Please forgive me if this is answered on SO somewhere already. I've searched, and it seems as though this is a fairly specific case.
Here's an example of the JSON (NOTE: this is very stripped down - this is dynamically loaded, and currently there are 126 records):
var layout = {
"2":[{"id":"40","attribute_id":"2","option_id":null,"design_attribute_id":"4","design_option_id":"131","width":"10","height":"10",
"repeat":"0","top":"0","left":"0","bottom":"0","right":"0","use_right":"0","use_bottom":"0","apply_to_options":"0"},
{"id":"41","attribute_id":"2","option_id":"115","design_attribute_id":"4","design_option_id":"131","width":"2","height":"1",
"repeat":"0","top":"0","left":"0","bottom":"4","right":"2","use_right":"0","use_bottom":"0","apply_to_options":"0"},
{"id":"44","attribute_id":"2","option_id":"118","design_attribute_id":"4","design_option_id":"131","width":"10","height":"10",
"repeat":"0","top":"0","left":"0","bottom":"0","right":"0","use_right":"0","use_bottom":"0","apply_to_options":"0"}],
"5":[{"id":"326","attribute_id":"5","option_id":null,"design_attribute_id":"4","design_option_id":"154","width":"5","height":"5",
"repeat":"0","top":"0","left":"0","bottom":"0","right":"0","use_right":"0","use_bottom":"0","apply_to_options":"0"}]
};
I need to match the right combination of values. Here's the function I currently use:
function drawOption(attid, optid) {
var attlayout = layout[attid];
$.each(attlayout, function(k, v) {
// d_opt_id and d_opt_id are global scoped variable set elsewhere
if (v.design_attribute_id == d_att_id
&& v.design_option_id == d_opt_id
&& v.attribute_id == attid
&& ((v.apply_to_options == 1 || (v.option_id === optid)))) {
// Do stuff here
}
});
}
The issue is that I might iterate through 10-15 layouts (unique attid's), and any given layout (attid) might have as many as 50 possibilities, which means that this loop is being run A LOT.

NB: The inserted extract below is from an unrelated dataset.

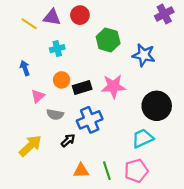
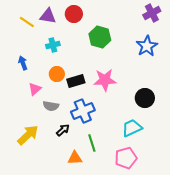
blue star: (144, 55) -> (147, 46), moved, turned 30
black circle: (157, 106) -> (145, 98), size x0.7
green line: (107, 171) -> (92, 143), moved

Given the multiple criteria that have to be matched, would an AJAX call work better? (This JSON is dynamically created via PHP, so I could craft a PHP function that could possibly do this more efficently),
or am I completely missing something about how to find items in a JSON object?
As always, any suggestions for improving the code are welcome!
EDIT:
I apologize for not making this clear, but the purpose of this question is to find a way to improve the performance. The page has a lot of javascript, and this is a location where I know that performance is lower than it could be.
First and foremost you should measure and only act if there is a real performance concern. You need exact numbers like 200ms or 80% time is spent there. "It runs a lot" doesn't mean anything. The browser can loop very fast.
You can improve constant factors as others mentioned, like using a native for loop instead of jQuery.each. Chaching global variables won't help you too much in this case.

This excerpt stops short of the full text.